Most siblings feel threatened by the arrival of a new brother or sister. They may be concerned about whether you will still love them as much, whether you will have time to spend with them and what this will mean for the family.
Ease the way
- Open communication: As soon as you find out that you are pregnant, discuss it with your child. Explain how a new brother or sister will affect the family and give your child the opportunity to ask questions and express concerns. If they seem uninterested, don’t force the issue, there’s plenty of time for them to get used to the idea.
- Toddlers may forget they ever had the conversation with you, so you’ll need to bring up the subject gently from time to time.
- Explain how the baby develops and why your stomach and breasts are getting bigger. Share a good book with illustrations of foetal development.

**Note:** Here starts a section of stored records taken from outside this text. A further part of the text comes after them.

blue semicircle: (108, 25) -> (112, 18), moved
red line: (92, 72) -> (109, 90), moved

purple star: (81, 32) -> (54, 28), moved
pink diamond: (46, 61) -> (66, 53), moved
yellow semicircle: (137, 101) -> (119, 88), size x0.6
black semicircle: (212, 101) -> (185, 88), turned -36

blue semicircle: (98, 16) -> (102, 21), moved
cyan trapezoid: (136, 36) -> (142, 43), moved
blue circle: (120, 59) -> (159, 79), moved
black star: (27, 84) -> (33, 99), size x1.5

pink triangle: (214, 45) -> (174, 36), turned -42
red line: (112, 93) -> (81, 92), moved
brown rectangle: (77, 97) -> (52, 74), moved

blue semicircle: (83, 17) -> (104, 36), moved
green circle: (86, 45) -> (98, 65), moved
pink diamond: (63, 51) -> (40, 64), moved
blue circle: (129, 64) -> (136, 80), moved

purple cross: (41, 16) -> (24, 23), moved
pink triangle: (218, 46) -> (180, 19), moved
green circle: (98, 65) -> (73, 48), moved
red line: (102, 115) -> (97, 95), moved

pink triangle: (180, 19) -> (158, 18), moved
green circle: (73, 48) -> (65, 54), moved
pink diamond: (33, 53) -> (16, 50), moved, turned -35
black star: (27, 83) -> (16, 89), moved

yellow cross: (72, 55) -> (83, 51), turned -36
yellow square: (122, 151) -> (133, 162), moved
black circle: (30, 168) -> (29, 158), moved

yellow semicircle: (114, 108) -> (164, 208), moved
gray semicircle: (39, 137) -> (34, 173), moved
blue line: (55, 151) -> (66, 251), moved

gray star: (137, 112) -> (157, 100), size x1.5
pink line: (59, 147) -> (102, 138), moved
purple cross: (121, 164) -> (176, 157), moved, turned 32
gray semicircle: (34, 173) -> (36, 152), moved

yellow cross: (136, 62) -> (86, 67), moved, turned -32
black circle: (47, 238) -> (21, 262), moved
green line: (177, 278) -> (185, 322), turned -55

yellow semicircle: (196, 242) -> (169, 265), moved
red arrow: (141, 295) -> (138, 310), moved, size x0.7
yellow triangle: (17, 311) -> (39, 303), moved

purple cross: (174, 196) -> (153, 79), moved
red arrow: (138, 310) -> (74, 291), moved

- Reassure your child constantly that you love him or her.
- Involve your child in activities such as choosing furniture, equipment and baby clothes.
- Take your child with you when you go for ante-natal check-ups.
- Encourage your child to listen to the heartbeat or feel the baby kicking.
- Help your child to get used to babies by spending time with people who have babies.
- Read books that prepare children for the arrival of a sibling.
- Prepare your child for the time when you are in hospital. Make sure your child is familiar with the person who will be taking care of him or her. This time should be as stress-free as possible.
- Ask your child to help you pack your hospital bag.
- Ask friends and family to remember to fuss over the older child first when they visit – many people tend to focus on the pregnancy and then the baby, and ignore the sibling.